PROBLEM TO SOLVE ::
Print word for word the first line of the records below and every following line through the one containing "Archivio Storico"; print nothing else.

STUDY MATERIAL ::
***

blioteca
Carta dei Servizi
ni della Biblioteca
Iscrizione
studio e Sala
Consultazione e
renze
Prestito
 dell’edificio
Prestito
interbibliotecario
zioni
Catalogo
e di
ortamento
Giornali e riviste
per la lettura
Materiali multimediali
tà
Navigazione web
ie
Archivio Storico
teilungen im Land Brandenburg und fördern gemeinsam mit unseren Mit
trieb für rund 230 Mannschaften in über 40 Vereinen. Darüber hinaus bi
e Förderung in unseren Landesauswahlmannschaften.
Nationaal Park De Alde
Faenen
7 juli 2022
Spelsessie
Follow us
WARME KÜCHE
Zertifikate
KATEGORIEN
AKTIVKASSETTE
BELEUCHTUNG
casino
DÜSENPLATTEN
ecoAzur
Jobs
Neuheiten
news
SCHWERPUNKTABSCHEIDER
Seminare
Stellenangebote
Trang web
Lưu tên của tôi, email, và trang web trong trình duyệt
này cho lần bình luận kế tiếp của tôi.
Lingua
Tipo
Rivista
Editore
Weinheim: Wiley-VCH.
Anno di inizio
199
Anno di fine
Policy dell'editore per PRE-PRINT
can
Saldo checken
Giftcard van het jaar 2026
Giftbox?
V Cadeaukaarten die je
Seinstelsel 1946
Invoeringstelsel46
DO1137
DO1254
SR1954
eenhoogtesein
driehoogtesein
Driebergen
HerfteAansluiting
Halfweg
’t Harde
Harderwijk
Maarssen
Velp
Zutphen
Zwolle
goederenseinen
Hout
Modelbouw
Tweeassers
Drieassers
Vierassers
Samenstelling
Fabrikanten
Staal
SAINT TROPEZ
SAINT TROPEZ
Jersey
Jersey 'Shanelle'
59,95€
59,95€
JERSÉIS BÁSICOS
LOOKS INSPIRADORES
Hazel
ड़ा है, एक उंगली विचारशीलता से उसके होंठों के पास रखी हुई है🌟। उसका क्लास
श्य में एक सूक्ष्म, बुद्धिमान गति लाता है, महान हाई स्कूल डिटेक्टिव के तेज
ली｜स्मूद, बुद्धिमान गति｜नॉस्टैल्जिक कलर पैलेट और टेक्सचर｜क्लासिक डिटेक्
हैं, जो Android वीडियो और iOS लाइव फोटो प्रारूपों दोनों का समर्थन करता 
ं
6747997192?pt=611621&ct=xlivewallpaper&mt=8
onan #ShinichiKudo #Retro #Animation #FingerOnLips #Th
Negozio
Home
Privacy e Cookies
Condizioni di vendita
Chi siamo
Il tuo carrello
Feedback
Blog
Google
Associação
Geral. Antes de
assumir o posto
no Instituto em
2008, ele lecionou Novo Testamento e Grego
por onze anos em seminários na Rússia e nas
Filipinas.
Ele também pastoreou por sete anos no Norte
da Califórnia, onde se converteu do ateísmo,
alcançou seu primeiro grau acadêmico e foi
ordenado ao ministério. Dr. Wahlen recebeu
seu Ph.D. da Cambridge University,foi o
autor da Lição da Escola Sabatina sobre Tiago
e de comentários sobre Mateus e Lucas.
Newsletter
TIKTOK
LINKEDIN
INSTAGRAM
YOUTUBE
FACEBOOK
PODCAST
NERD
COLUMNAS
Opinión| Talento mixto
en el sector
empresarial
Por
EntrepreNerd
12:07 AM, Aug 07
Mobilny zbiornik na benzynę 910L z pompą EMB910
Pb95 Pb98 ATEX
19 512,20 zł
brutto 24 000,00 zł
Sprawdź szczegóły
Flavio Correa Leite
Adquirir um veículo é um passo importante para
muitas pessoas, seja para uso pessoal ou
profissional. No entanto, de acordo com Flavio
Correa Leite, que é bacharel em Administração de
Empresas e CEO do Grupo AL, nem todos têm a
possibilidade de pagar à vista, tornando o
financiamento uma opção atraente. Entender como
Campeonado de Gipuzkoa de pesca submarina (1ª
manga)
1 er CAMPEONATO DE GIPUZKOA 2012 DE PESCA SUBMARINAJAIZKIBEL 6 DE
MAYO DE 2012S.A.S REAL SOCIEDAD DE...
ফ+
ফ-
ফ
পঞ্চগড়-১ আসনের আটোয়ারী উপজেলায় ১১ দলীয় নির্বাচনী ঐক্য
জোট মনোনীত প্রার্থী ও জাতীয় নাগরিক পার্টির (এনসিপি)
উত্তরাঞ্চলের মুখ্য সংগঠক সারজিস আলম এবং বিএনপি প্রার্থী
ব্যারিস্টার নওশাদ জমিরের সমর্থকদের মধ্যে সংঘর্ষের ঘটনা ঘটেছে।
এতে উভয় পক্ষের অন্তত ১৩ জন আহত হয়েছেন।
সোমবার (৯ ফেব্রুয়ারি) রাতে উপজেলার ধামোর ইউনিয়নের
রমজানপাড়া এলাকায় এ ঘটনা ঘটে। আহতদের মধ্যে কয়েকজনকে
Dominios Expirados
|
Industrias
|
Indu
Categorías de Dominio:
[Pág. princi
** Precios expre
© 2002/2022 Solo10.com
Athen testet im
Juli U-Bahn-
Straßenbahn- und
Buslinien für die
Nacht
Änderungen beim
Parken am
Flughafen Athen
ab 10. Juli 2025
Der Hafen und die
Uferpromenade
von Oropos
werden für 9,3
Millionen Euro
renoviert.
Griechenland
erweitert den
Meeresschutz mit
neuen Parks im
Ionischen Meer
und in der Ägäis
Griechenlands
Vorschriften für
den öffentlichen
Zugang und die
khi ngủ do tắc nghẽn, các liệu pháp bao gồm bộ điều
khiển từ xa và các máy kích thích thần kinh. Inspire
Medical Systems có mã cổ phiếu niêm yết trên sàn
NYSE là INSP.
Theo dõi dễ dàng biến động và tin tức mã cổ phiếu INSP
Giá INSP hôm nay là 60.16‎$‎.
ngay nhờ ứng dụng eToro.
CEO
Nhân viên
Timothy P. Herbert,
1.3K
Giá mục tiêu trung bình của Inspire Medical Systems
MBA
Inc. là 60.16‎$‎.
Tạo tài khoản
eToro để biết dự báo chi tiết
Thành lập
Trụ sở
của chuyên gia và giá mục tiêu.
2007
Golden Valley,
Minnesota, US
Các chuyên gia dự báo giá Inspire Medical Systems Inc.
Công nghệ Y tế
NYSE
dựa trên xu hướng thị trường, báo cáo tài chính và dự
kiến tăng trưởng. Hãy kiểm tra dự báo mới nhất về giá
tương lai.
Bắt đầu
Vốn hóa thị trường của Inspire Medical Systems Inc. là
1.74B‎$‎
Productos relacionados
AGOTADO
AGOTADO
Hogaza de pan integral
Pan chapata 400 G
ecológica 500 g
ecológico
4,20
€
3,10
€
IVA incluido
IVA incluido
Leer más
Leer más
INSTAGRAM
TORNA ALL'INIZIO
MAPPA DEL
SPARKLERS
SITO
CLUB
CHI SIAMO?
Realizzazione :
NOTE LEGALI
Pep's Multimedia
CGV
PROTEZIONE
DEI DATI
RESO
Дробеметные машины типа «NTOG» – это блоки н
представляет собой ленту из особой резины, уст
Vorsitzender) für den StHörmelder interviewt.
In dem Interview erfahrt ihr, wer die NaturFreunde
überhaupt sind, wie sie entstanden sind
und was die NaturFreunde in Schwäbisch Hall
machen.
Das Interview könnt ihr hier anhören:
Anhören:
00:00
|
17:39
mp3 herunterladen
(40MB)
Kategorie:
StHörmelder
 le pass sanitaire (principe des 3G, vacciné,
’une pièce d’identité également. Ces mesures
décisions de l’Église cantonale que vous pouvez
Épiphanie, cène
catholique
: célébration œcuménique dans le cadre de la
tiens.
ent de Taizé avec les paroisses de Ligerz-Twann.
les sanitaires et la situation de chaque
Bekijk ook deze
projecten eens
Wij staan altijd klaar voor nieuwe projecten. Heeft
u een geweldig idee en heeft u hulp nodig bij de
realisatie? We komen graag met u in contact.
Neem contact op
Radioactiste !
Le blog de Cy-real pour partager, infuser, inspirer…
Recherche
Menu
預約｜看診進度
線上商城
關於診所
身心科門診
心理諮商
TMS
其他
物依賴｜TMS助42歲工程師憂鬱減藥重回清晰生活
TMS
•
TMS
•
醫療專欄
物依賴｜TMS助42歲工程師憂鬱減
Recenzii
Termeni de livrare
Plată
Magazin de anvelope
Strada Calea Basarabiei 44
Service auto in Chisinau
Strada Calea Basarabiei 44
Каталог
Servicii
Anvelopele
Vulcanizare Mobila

***

RESPONSE FOR THIS EXERCISE ::
blioteca
Carta dei Servizi
ni della Biblioteca
Iscrizione
studio e Sala
Consultazione e
renze
Prestito
 dell’edificio
Prestito
interbibliotecario
zioni
Catalogo
e di
ortamento
Giornali e riviste
per la lettura
Materiali multimediali
tà
Navigazione web
ie
Archivio Storico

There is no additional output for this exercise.